Farage’s comments and pro-Remain opinion polls pushed the pound to its highest level this year, above $1.50. But it then plunged after the vote count in the northeastern city of Sunderland showed a stronger-than-expected vote in favor of taking Britain out of the EU.

Sterling fell more than six cents, diving as low as $1.4351 GDP before recovering to around $1.46 in extremely volatile and illiquid trading.

Prime Minister David Cameron had urged Britons to vote Remain, warning that the alternative was a leap in the dark that would hurt trade and investment, bring about a self-inflicted recession, undermine the pound and push up shopping bills and the cost of holidays.

Advocates of going it alone said a ‘Brexit’ would invigorate the economy by freeing business from suffocating EU bureaucracy, and allow the country to recover its sovereignty and regain control of immigration.

Britain’s 27 EU partners are anxiously watching the vote, fearing the departure of the bloc’s second biggest economy would weaken Europe’s global clout and fuel the rise of eurosceptic movements in other countries.

Ralph Brinkhaus, a senior ally of German Chancellor Angela Merkel, told Reuters: “The released polls show the expected neck-and-neck race. It will remain exciting until the early morning hours. I hope that the British have decided against a Brexit.”

Credit: Reuters
Credit: Reuters

Before a single result had emerged, a survey by pollster YouGov showed Remain ahead by a margin of 52 to 48 percent. Unlike a classic exit poll, it was based on online responses by a pre-selected sample of people rather than a survey of voters as they left polling stations.

Pollster Ipsos-MORI also put Remain in the lead, saying that surveys it had carried out on Wednesday and Thursday gave it a 54-46 margin of victory. An Ipsos-MORI poll published earlier had just a 52-48 split for Remain.

“It’s early days and there will be twists and turns through the early hours of this morning but, for now, the markets have taken that YouGov poll as a strong indication that the Remain camp has won,” said Jeremy Cook, chief economist at international payments company World First in London.

Professor Vernon Bogdanor, a politics expert who tutored Cameron at Oxford University, told BBC television there was a possibility that Leave would win.

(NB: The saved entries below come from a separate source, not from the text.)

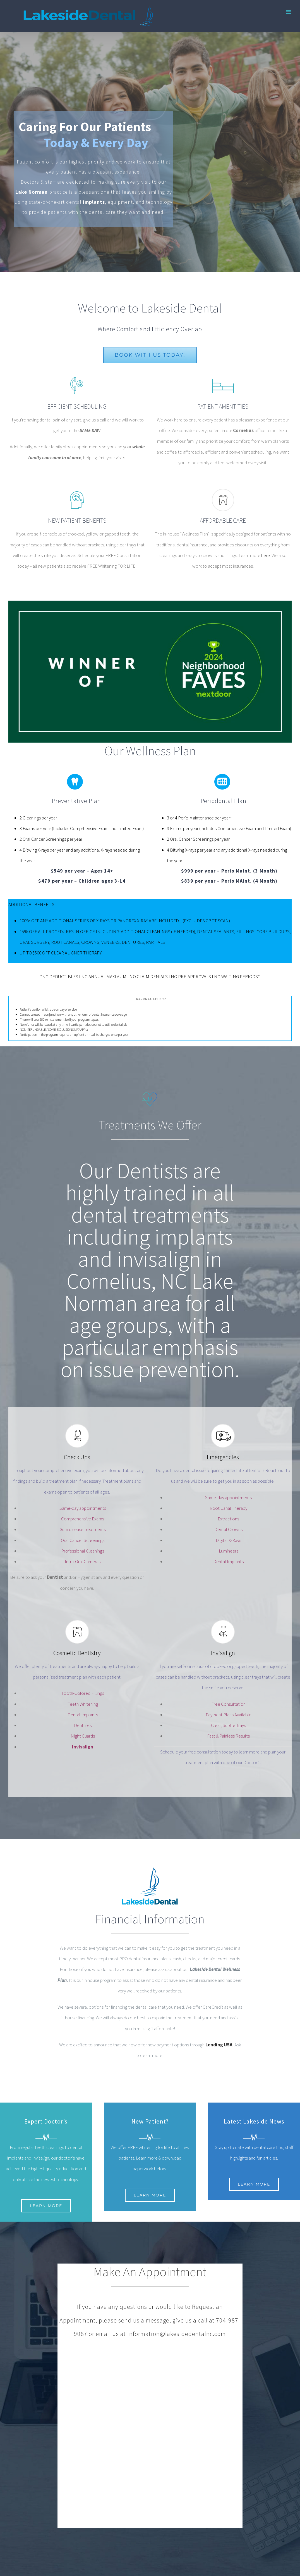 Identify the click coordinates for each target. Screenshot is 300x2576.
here (265, 555)
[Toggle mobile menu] (289, 12)
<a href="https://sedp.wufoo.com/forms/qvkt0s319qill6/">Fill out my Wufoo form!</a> (150, 2439) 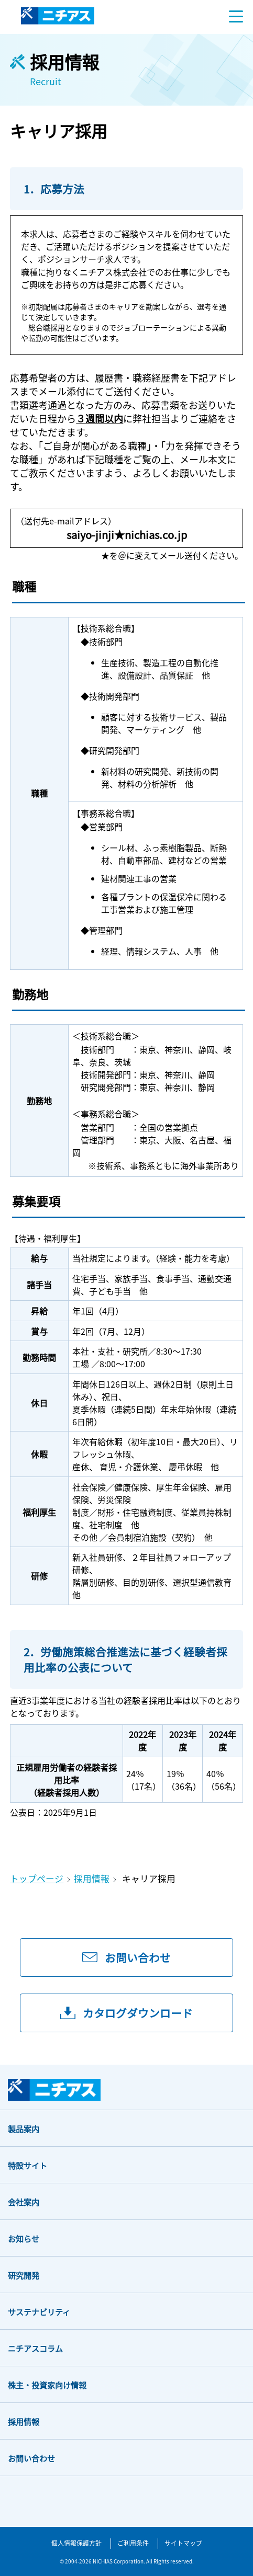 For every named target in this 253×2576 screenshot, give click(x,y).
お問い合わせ (31, 2458)
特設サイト (27, 2165)
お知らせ (23, 2238)
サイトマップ (183, 2542)
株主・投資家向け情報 (47, 2384)
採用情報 (91, 1878)
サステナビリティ (39, 2311)
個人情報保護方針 (76, 2542)
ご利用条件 (133, 2542)
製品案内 (23, 2128)
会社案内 (23, 2201)
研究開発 (23, 2275)
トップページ (36, 1878)
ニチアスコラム (35, 2348) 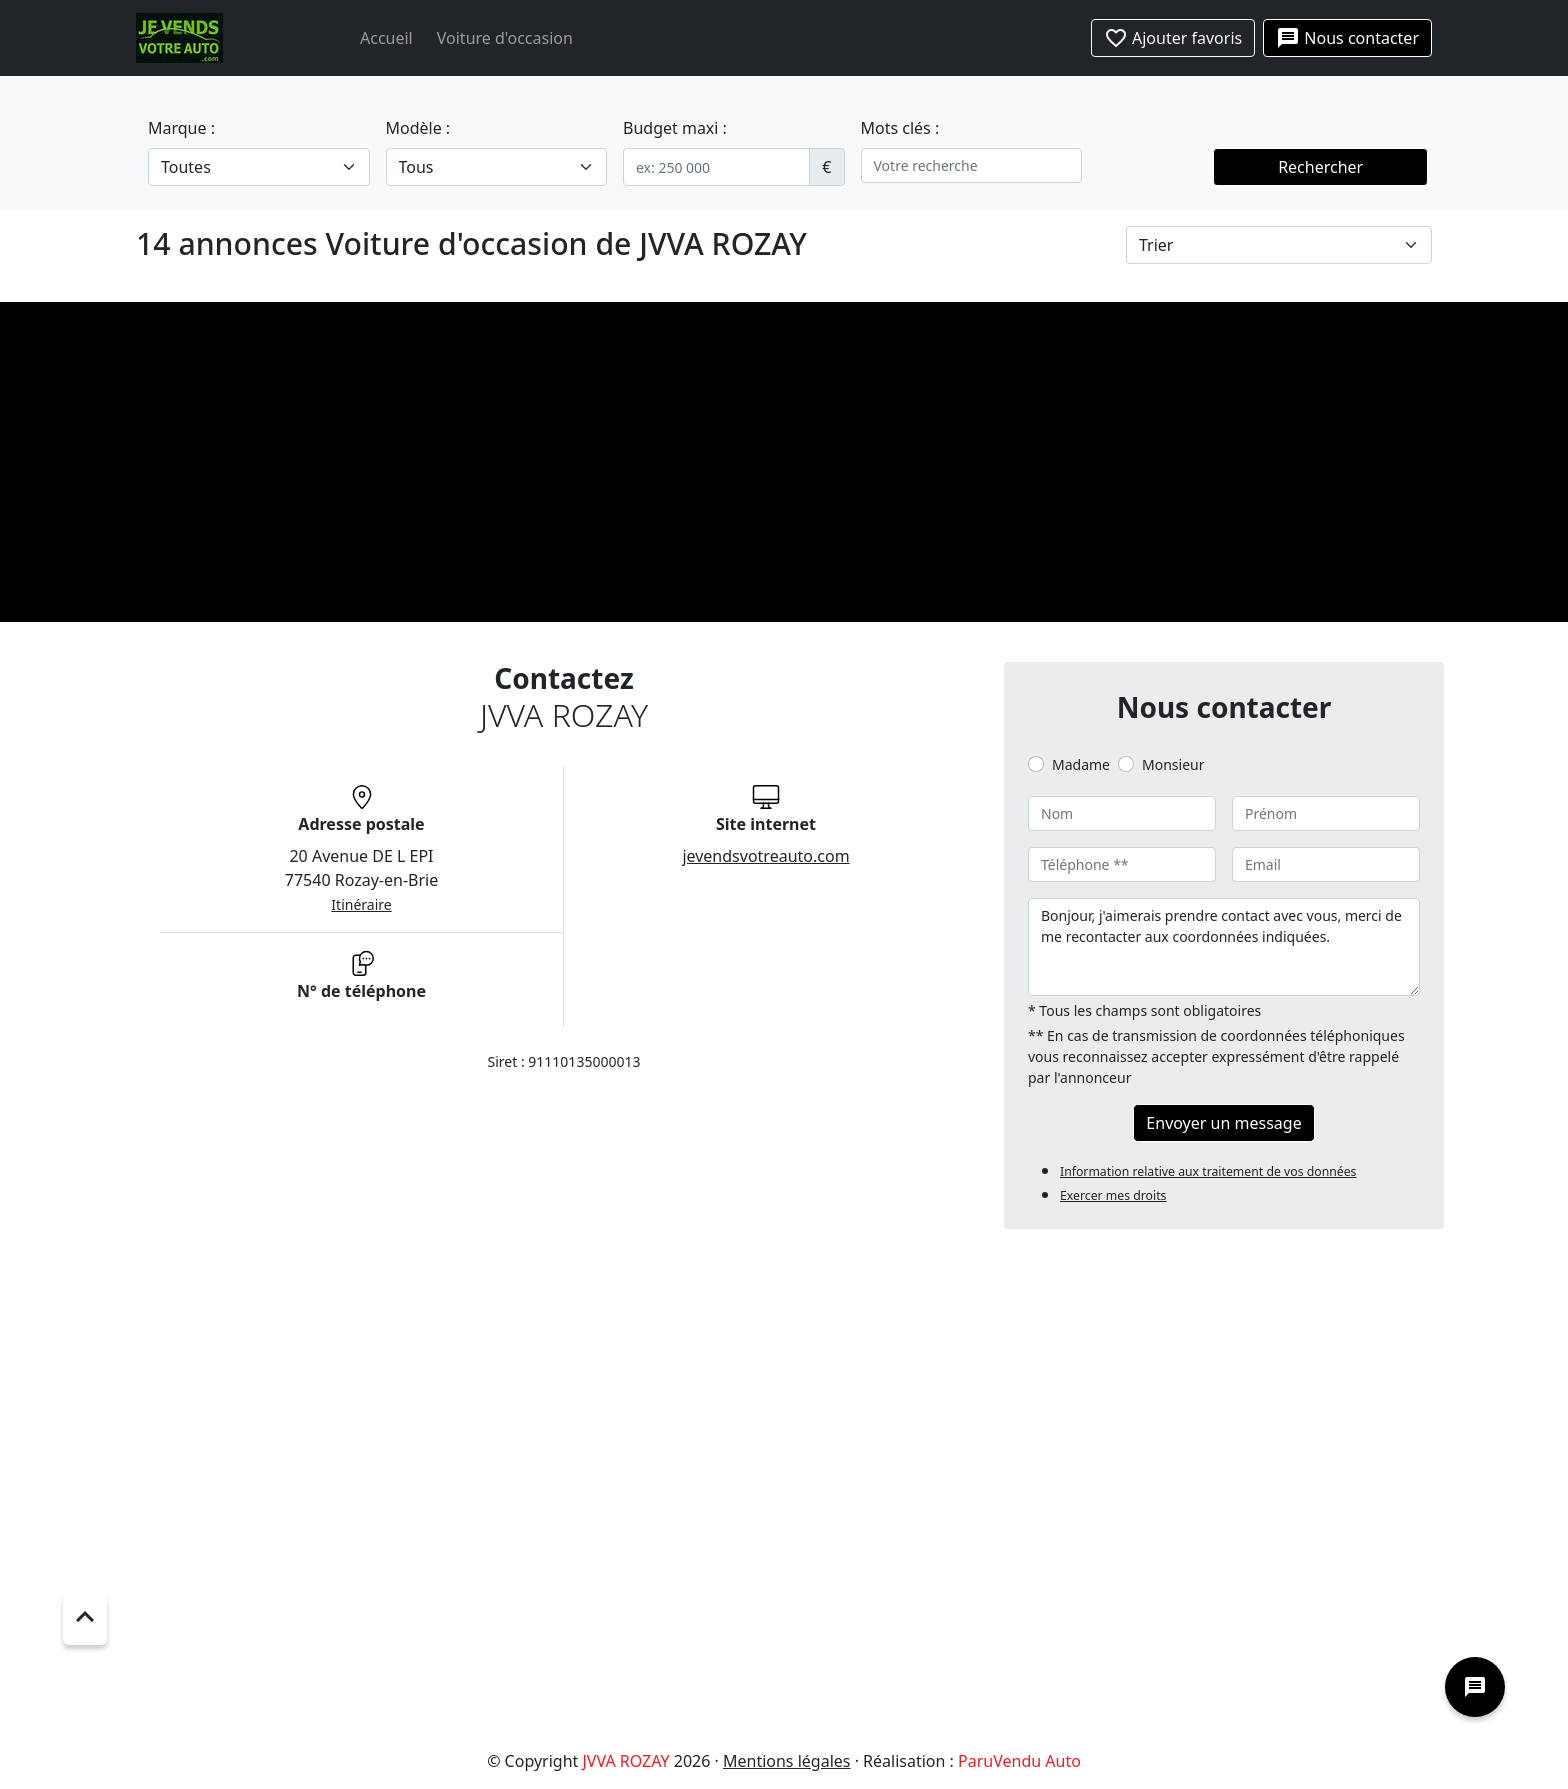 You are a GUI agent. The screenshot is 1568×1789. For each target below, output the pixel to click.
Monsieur (1173, 764)
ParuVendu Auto (1019, 1761)
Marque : (181, 128)
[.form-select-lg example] (259, 167)
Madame (1081, 764)
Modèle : (418, 128)
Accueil (386, 38)
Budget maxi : (675, 128)
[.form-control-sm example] (716, 167)
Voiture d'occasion (505, 38)
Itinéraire (361, 904)
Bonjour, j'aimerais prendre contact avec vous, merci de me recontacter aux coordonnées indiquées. (1224, 947)
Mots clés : (900, 128)
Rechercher (1320, 167)
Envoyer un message (1223, 1123)
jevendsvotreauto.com (765, 856)
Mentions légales (787, 1761) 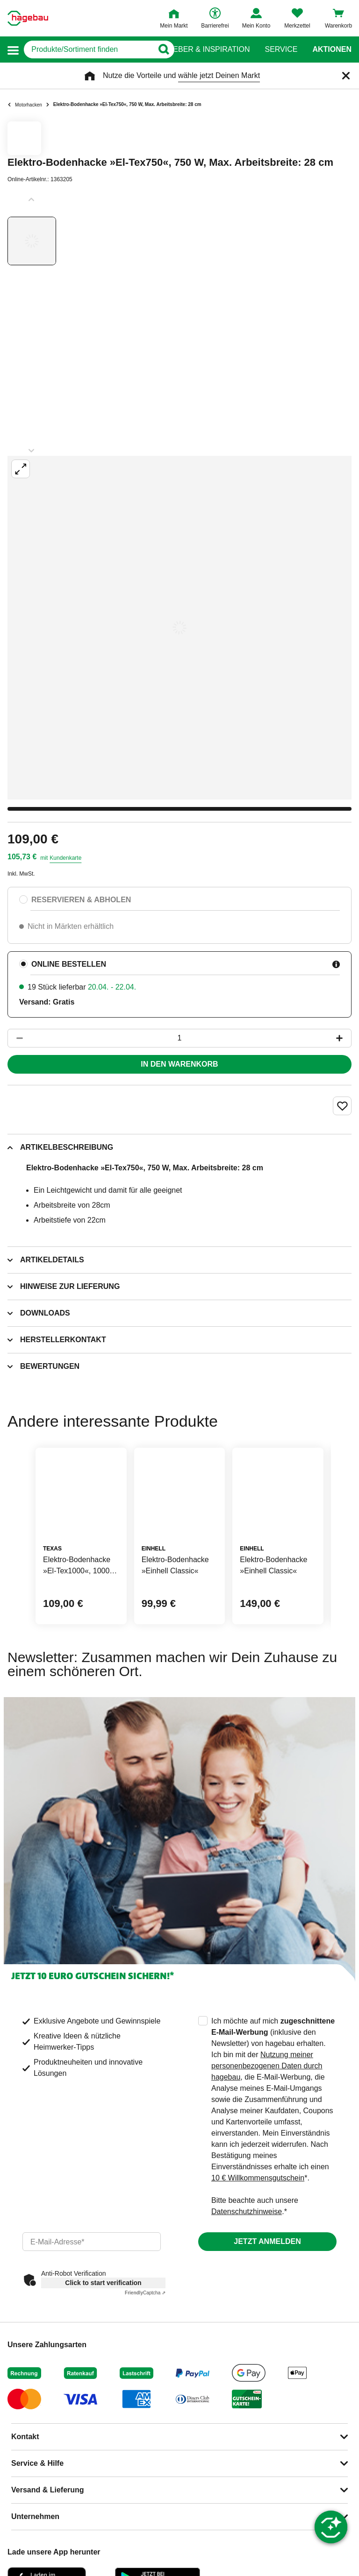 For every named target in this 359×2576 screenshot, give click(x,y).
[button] (13, 50)
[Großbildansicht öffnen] (179, 628)
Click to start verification (103, 2282)
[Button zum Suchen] (161, 49)
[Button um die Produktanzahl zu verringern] (15, 1038)
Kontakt (25, 2437)
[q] (89, 49)
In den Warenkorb (179, 1064)
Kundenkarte (65, 858)
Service (281, 49)
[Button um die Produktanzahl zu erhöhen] (343, 1038)
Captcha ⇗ (145, 2292)
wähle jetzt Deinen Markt (219, 75)
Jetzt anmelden (267, 2241)
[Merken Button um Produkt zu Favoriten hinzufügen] (342, 1106)
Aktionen (332, 49)
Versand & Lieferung (47, 2490)
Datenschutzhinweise (246, 2211)
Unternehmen (35, 2516)
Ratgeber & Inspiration (201, 49)
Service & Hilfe (37, 2463)
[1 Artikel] (179, 1038)
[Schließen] (346, 75)
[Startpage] (27, 18)
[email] (91, 2241) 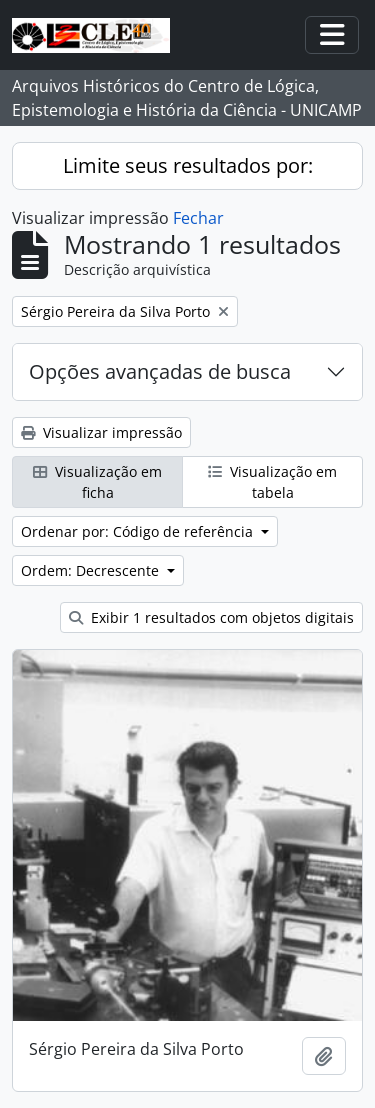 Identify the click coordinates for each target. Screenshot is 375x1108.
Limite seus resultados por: (188, 165)
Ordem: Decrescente (92, 570)
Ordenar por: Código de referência (139, 531)
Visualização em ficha (97, 482)
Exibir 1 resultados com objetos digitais (211, 617)
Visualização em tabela (272, 482)
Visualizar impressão (101, 432)
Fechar (198, 218)
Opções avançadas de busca (160, 371)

“One can’t deny it’s a real kick to the British establishment because all three party leaders have favored a Remain vote, business on the whole favored a Remain vote, the financial leaders have favored a Remain vote. The people have not taken their advice,” he said.

IMMIGRATION ANGST

A vote to leave would send decades of European integration into reverse, marking the first time an independent nation has broken away. It would threaten to open further cracks in a grouping already reeling from successive crises over Greek debt and a mass influx of refugees from Syria and elsewhere.

A vote to stay would leave the EU intact, with its most free-market proponent still a member. However, what began as a domestic political gambit by Cameron has polarized the country and exposed wider challenges facing Europe: public angst over immigration and the falling living standards of many in the world’s richest region.

Marred by the murder of a pro-EU UK politician, Jo Cox, who was shot and stabbed in the street a week ago, the campaign and its divisive rhetoric highlighted the populist wave also seeping into the U.S. election race.

A defiant Farage said he was not conceding defeat, even though he feared the result would go against him.

“I hope I am wrong, I hope I am made a fool of, believing that to be the case. Either way, whether I am right or wrong, if we do stay part of this union it is doomed, it is finished anyway. If we fail tonight it will not be us that knocks out the first brick from the wall, it will be someone else,” he said.If it votes to stay, Britain has been promised a special status exempting it from any further political integration, but European leaders will still have to address a sharp rise in euroscepticism across the continent.

A Brexit vote, however, would deal a potentially fatal blow to the career of Cameron, who called the referendum and campaigned for the country to stay in, against a Leave camp led by rivals from within his own Conservative Party.